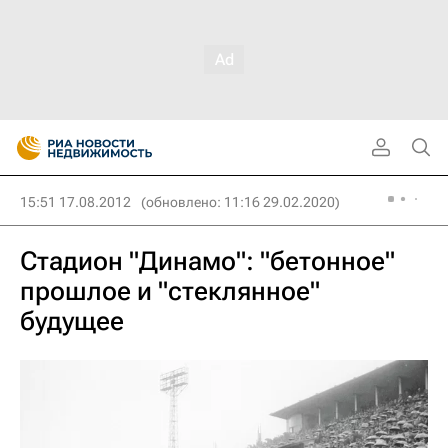
15:51 17.08.2012
(обновлено: 11:16 29.02.2020)
Стадион "Динамо": "бетонное"
прошлое и "стеклянное"
будущее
════════
What needs to be done = Return the listing above in full and exactly, omitting all pictures.

Your solution =
15:51 17.08.2012
(обновлено: 11:16 29.02.2020)
Стадион "Динамо": "бетонное"
прошлое и "стеклянное"
будущее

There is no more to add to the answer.